Jerard Rabb

No. 11, 19
- Position: Wide receiver

Personal information
- Born: August 19, 1984 (age 41) El Modena, California, U.S.
- Listed height: 6 ft 2 in (1.88 m)
- Listed weight: 199 lb (90 kg)

Career information
- College: Boise State
- NFL draft: 2007: undrafted

Career history
- Dallas Cowboys (2007)*; San Francisco 49ers (2007–2008)*; Boise Burn (2008–2009);
- * Offseason or practice squad member only

= Jerard Rabb =

American football player (born 1984)

Jerard Rabb (born August 19, 1984) is an American former football wide receiver. He played college football at Boise State. Rabb, along with Drisan James, was a component of the famous Hook and Lateral play that led the Broncos into overtime against the Oklahoma Sooners in the 2007 Fiesta Bowl.

He was a member of the Dallas Cowboys, San Francisco 49ers, and Boise Burn.

==Early life==
Rabb attended El Modena High School in Orange, California and was a student and a letterman in football and basketball.

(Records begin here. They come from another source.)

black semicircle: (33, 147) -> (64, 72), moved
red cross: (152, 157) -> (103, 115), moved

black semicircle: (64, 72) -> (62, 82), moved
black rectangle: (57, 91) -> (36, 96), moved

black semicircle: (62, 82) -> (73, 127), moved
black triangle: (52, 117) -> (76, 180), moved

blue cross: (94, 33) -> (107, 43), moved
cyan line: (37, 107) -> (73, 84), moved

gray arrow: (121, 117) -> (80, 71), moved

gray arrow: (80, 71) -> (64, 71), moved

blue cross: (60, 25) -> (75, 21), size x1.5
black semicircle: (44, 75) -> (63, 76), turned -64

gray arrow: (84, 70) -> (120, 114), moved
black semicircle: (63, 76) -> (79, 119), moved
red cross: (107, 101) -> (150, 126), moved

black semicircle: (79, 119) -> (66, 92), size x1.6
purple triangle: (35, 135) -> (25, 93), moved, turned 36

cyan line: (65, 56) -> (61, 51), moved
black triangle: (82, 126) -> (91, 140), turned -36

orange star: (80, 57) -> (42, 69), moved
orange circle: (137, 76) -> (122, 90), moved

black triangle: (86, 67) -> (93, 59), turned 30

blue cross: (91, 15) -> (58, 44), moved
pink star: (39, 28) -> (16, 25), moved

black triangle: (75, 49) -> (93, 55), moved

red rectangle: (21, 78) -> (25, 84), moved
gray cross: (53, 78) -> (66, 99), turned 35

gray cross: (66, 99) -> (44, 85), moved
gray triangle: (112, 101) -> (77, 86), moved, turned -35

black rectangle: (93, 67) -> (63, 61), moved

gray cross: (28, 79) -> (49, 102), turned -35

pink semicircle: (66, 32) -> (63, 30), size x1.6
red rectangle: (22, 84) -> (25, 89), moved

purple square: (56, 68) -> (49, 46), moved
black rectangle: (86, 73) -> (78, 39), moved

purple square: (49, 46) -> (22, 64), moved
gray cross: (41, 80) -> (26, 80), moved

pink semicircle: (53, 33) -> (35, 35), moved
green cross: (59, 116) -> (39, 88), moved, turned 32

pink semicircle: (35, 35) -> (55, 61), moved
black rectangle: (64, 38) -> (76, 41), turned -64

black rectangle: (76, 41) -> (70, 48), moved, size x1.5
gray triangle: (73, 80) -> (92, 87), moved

In football, he was named as an All-League selection and was chosen as an All-State selection. Rabb graduated from El Modena High School in 2002.

==College career==
Rabb began his college football career at Saddleback Community College in Mission Viejo, California. His quarterback at Saddleback was Colt Brennan. As a sophomore, Rabb was named Mission Conference offensive player of the year after catching 83 passes for 1,368 yards and 15 touchdowns.

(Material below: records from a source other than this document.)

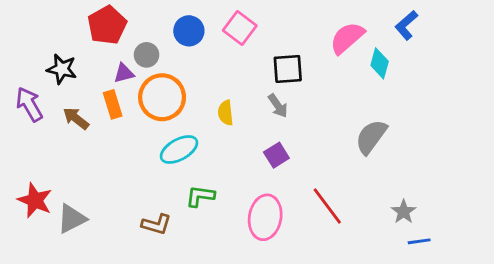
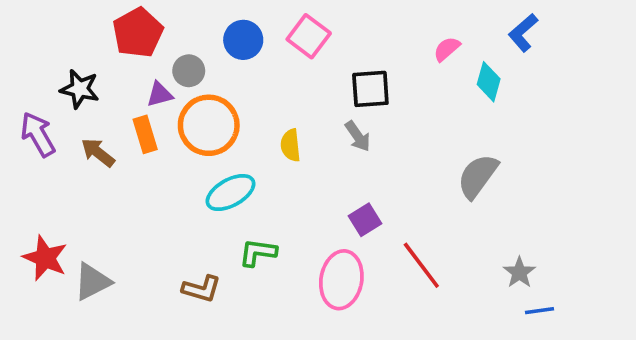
pink semicircle: (347, 38) -> (447, 49), size x0.6
purple square: (276, 155) -> (365, 220), moved

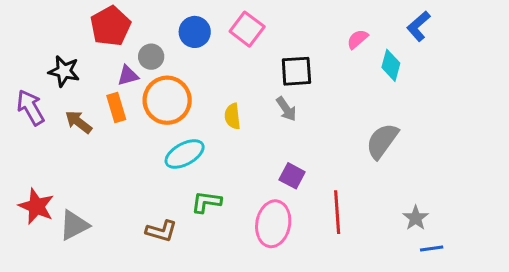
purple square: (365, 220) -> (292, 176), turned -30
red line: (421, 265) -> (337, 212), turned 33

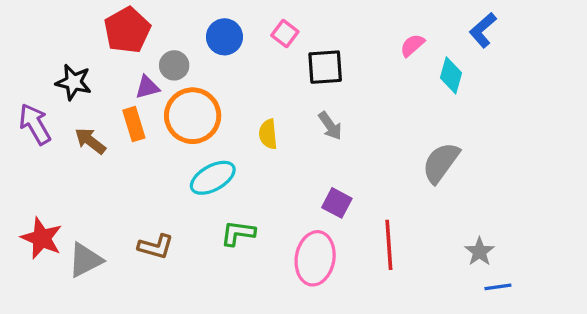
pink square: (247, 29) -> (285, 34), size x0.7
black square: (296, 71) -> (325, 67), moved
brown L-shape: (161, 231) -> (156, 247), moved

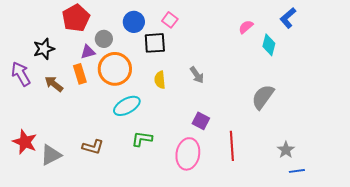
black square: (325, 67) -> (155, 43), moved
black star: (73, 82) -> (44, 49), turned -30

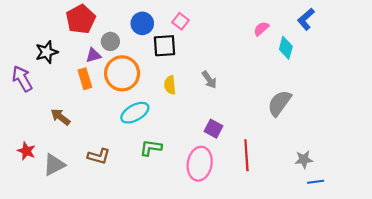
brown arrow: (54, 84) -> (60, 117), moved
red star: (25, 142) -> (26, 151), size x0.7
gray star: (286, 150) -> (304, 159), turned 30

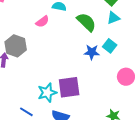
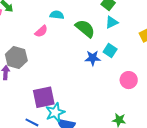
purple square: (69, 87) -> (44, 97), moved
cyan star: (47, 93) -> (55, 112), moved

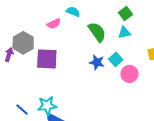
pink circle: (129, 80) -> (129, 74), moved
purple square: (44, 97) -> (47, 59), moved

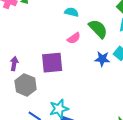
pink semicircle: (54, 24) -> (74, 38), moved
gray hexagon: (23, 43) -> (26, 85), moved

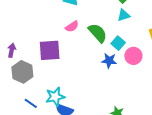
green semicircle: (98, 29) -> (98, 33), moved
blue star: (102, 59) -> (109, 61), moved

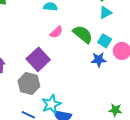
purple square: (50, 50) -> (38, 59), turned -30
gray hexagon: (22, 72) -> (29, 84), moved

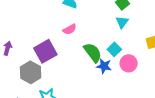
cyan triangle: (105, 13) -> (122, 22), turned -40
green semicircle: (83, 34) -> (93, 53), moved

As a junior at Boise State in 2005, Rabb snared 38 passes for 572 yards (15.1 avg.) and five touchdowns. In his senior season, he caught 37 balls for 586 yards (15.8 avg.) and four touchdowns.

== Professional career ==

=== Pre-draft ===
Rabb recorded a 4.58-second 40-yard dash time at the 2007 NFL Scouting Combine. He also posted a 36.5-inch vertical jump, a 6.99-second 3-cone drill time, and a 4.19-second 20-yard shuttle time.

=== Dallas Cowboys ===
Rabb was signed as an undrafted free agent by the Dallas Cowboys in 2007. He was released before the end of the season and never made it on to the active roster.

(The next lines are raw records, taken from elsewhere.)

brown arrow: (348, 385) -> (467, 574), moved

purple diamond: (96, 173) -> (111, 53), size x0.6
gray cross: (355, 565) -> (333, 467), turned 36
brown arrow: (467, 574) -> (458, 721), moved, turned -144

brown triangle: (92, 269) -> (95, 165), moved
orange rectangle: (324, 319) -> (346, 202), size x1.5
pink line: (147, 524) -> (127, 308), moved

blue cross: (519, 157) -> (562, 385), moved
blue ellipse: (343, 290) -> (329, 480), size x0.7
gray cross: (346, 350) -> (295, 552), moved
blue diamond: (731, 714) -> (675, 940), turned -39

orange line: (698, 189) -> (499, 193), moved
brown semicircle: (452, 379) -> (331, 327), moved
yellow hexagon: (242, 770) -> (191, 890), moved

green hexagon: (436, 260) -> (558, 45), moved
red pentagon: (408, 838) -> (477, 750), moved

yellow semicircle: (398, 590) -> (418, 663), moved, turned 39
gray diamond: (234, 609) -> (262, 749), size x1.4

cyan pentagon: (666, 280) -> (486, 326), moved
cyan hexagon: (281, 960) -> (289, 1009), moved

=== San Francisco 49ers ===
After being on the practice squad for the final two weeks of the season, Rabb was signed to a futures contract by the San Francisco 49ers on January 14, 2008. He was cut during final preseason cuts on August 30, 2008.

=== Boise Burn ===
Rabb entered the 2009 season with AF2's Boise Burn. He experienced some success in 2009, including a big touchdown catch against the Amarillo Venom.

== Post-career life ==
Rabb now works as a scheduler for Boeing. He also runs the Gridiron Dreams football camp.